Nella stessa prospettiva, di sveltezza e incisività, si colloca l’intenzione di ricorrere al decreto legge. Per lo più abusato, rispetto all’articolo 77 della Costituzione che lo riserverebbe esclusivamente ai «casi straordinari di necessità e di urgenza», stavolta questo strumento di per sé eccezionale appare quanto mai opportuno.

Se è vero, infatti, che non si tratta di un’emergenza nel senso stretto del termine, ossia di qualcosa che si è determinato all’improvviso, lo è altrettanto che la scarsità di pioggia degli ultimi mesi si è sommata agli altri fattori critici, accentuando le ripercussioni negative ed esigendo delle contromisure immediate.

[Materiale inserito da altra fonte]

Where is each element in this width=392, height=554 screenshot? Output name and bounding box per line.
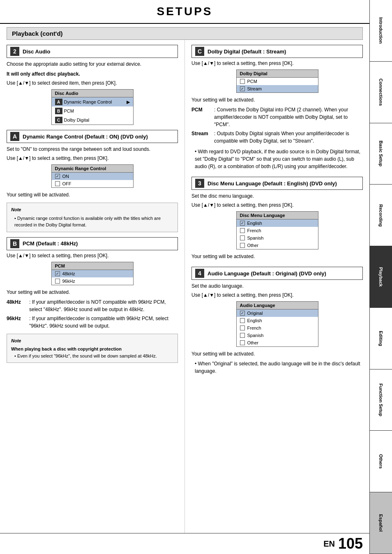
- disc-menu-french-label: French: [247, 228, 261, 233]
- pcm-menu: PCM 48kHz 96kHz: [51, 262, 134, 285]
- disc-menu-french-row[interactable]: French: [237, 227, 318, 234]
- disc-audio-item-pcm: PCM: [64, 108, 74, 113]
- audio-other-cb[interactable]: [240, 340, 245, 345]
- audio-french-label: French: [247, 325, 261, 330]
- page-number-area: EN 105: [323, 535, 363, 552]
- drc-off-checkbox[interactable]: [55, 181, 60, 186]
- desc-96khz-label: 96kHz: [7, 315, 29, 330]
- section-header: Playback (cont'd): [7, 27, 363, 40]
- disc-menu-english-cb[interactable]: [240, 221, 245, 226]
- disc-audio-menu-title: Disc Audio: [52, 90, 133, 97]
- sectionC-letter: C: [195, 47, 204, 56]
- dolby-pcm-label: PCM: [247, 79, 257, 84]
- drc-on-checkbox[interactable]: [55, 174, 60, 179]
- dolby-pcm-row[interactable]: PCM: [237, 78, 318, 85]
- sectionA-header: A Dynamic Range Control (Default : ON) (…: [7, 130, 178, 143]
- sectionC-header: C Dolby Digital (Default : Stream): [191, 45, 363, 58]
- sectionC-note: • With regard to DVD playback, if the au…: [195, 148, 363, 170]
- drc-menu-title: Dynamic Range Control: [52, 165, 133, 173]
- sidebar-editing: Editing: [370, 308, 392, 369]
- section3-title: Disc Menu Language (Default : English) (…: [208, 180, 337, 187]
- dolby-stream-label: Stream: [247, 86, 262, 91]
- sectionB-letter: B: [10, 239, 19, 248]
- desc-stream-label: Stream: [191, 130, 214, 145]
- audio-spanish-cb[interactable]: [240, 333, 245, 338]
- audio-other-label: Other: [247, 340, 259, 345]
- sidebar-espanol: Español: [370, 492, 392, 554]
- section2-header: 2 Disc Audio: [7, 45, 178, 58]
- disc-menu-other-cb[interactable]: [240, 243, 245, 248]
- disc-menu-spanish-row[interactable]: Spanish: [237, 234, 318, 242]
- audio-original-row[interactable]: Original: [237, 309, 318, 317]
- desc-96khz-text: : If your amplifier/decoder is compatibl…: [29, 315, 178, 330]
- disc-audio-row-c[interactable]: C Dolby Digital: [52, 115, 133, 125]
- note2-bold: When playing back a disc with copyright …: [11, 346, 173, 353]
- desc-48khz-label: 48kHz: [7, 298, 29, 313]
- audio-english-cb[interactable]: [240, 318, 245, 323]
- sectionA-title: Dynamic Range Control (Default : ON) (DV…: [23, 134, 148, 140]
- pcm-48khz-checkbox[interactable]: [55, 271, 60, 276]
- section3-number: 3: [195, 179, 204, 188]
- sectionA-intro: Set to "ON" to compress the range betwee…: [7, 145, 178, 153]
- page-footer: EN 105: [0, 533, 369, 554]
- row-label-b: B: [55, 108, 62, 114]
- section2-title: Disc Audio: [23, 48, 50, 55]
- drc-off-row[interactable]: OFF: [52, 180, 133, 187]
- dolby-stream-checkbox[interactable]: [240, 86, 245, 91]
- pcm-96khz-row[interactable]: 96kHz: [52, 277, 133, 285]
- audio-spanish-row[interactable]: Spanish: [237, 332, 318, 339]
- desc-48khz-text: : If your amplifier/decoder is NOT compa…: [29, 298, 178, 313]
- sectionC-title: Dolby Digital (Default : Stream): [208, 48, 286, 55]
- section4-note: • When "Original" is selected, the audio…: [195, 360, 363, 375]
- sectionA-instruction: Use [▲/▼] to select a setting, then pres…: [7, 155, 178, 161]
- disc-menu-lang-title: Disc Menu Language: [237, 212, 318, 219]
- sidebar-connections: Connections: [370, 62, 392, 123]
- sidebar-recording: Recording: [370, 185, 392, 246]
- section2-intro1: Choose the appropriate audio setting for…: [7, 60, 178, 68]
- drc-on-label: ON: [62, 174, 69, 179]
- desc-stream-text: : Outputs Dolby Digital signals When you…: [214, 130, 363, 145]
- disc-menu-french-cb[interactable]: [240, 228, 245, 233]
- drc-menu: Dynamic Range Control ON OFF: [51, 164, 134, 188]
- sectionA-activated: Your setting will be activated.: [7, 191, 178, 199]
- row-label-a: A: [55, 99, 62, 105]
- sidebar-playback: Playback: [370, 246, 392, 308]
- en-badge: EN: [323, 539, 335, 549]
- row-label-c: C: [55, 117, 62, 123]
- sectionB-header: B PCM (Default : 48kHz): [7, 237, 178, 250]
- drc-arrow: ▶: [127, 99, 130, 105]
- pcm-96khz-label: 96kHz: [62, 279, 75, 284]
- audio-lang-menu-title: Audio Language: [237, 302, 318, 309]
- disc-menu-english-row[interactable]: English: [237, 219, 318, 227]
- section4-activated: Your setting will be activated.: [191, 350, 363, 358]
- right-sidebar: Introduction Connections Basic Setup Rec…: [369, 0, 392, 554]
- pcm-96khz-checkbox[interactable]: [55, 279, 60, 284]
- drc-on-row[interactable]: ON: [52, 173, 133, 180]
- section3-activated: Your setting will be activated.: [191, 253, 363, 260]
- audio-french-cb[interactable]: [240, 325, 245, 330]
- pcm-menu-title: PCM: [52, 262, 133, 270]
- desc-48khz: 48kHz : If your amplifier/decoder is NOT…: [7, 298, 178, 313]
- pcm-48khz-label: 48kHz: [62, 271, 75, 276]
- dolby-pcm-checkbox[interactable]: [240, 79, 245, 84]
- audio-english-row[interactable]: English: [237, 317, 318, 324]
- dolby-menu: Dolby Digital PCM Stream: [236, 69, 318, 93]
- dolby-stream-row[interactable]: Stream: [237, 85, 318, 92]
- audio-other-row[interactable]: Other: [237, 339, 318, 346]
- disc-audio-row-b[interactable]: B PCM: [52, 106, 133, 115]
- disc-menu-other-label: Other: [247, 243, 259, 248]
- page-number: 105: [338, 535, 363, 552]
- noteA-box: Note • Dynamic range control function is…: [7, 203, 178, 232]
- disc-menu-other-row[interactable]: Other: [237, 242, 318, 249]
- sidebar-function-setup: Function Setup: [370, 369, 392, 431]
- sidebar-introduction: Introduction: [370, 0, 392, 62]
- disc-audio-row-a[interactable]: A Dynamic Range Control ▶: [52, 97, 133, 106]
- sectionA-letter: A: [10, 132, 19, 141]
- disc-menu-spanish-cb[interactable]: [240, 235, 245, 240]
- audio-original-cb[interactable]: [240, 311, 245, 316]
- audio-original-label: Original: [247, 311, 263, 316]
- disc-menu-spanish-label: Spanish: [247, 235, 264, 240]
- section2-instruction: Use [▲/▼] to select desired item, then p…: [7, 80, 178, 86]
- pcm-48khz-row[interactable]: 48kHz: [52, 270, 133, 277]
- audio-french-row[interactable]: French: [237, 324, 318, 332]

Intanto il Ministero dell’Industria e Trasporti (Mit), nell’ambito del Pnrr, ha a disposizione 293 milioni di euro da investire in progetti di riduzione delle perdite nelle reti di distribuzione dell’acqua e relativi interventi di digitalizzazione e di monitoraggio delle infrastrutture.

Per l’agricoltura i problemi maggiori

L’avvicinarsi delle stagioni più calde rende incombente uno stato generale di siccità, peraltro già in atto in numerosi territori e già foriero di cospicui danni alle colture agricole, e va davvero fatto tutto il possibile per mitigarne gli effetti.

Ci manca solo che dobbiamo sopportare pure il razionamento dell’acqua e i prezzi di frutta e verdura alle stelle, dopo quello che ci è toccato vivere dal 2020 in avanti.

Prima il Covid-19, con il pesantissimo impatto sulle attività economiche e sulle libertà personali, e poi la guerra in Ucraina, con gli enormi rincari dell’energia e l’inflazione a due cifre. Nonché, in entrambi i casi, il disagio psicologico, ma per nulla astratto, di eventi così drammatici e prolungati nel tempo.

Mettere a posto gli acquedotti e tenerli in perfetta efficienza diventa quasi la metafora di un’amministrazione pubblica risanata: basta sprechi, basta lungaggini e inefficienze, basta dilapidare le straordinarie ricchezze della nostra Italia.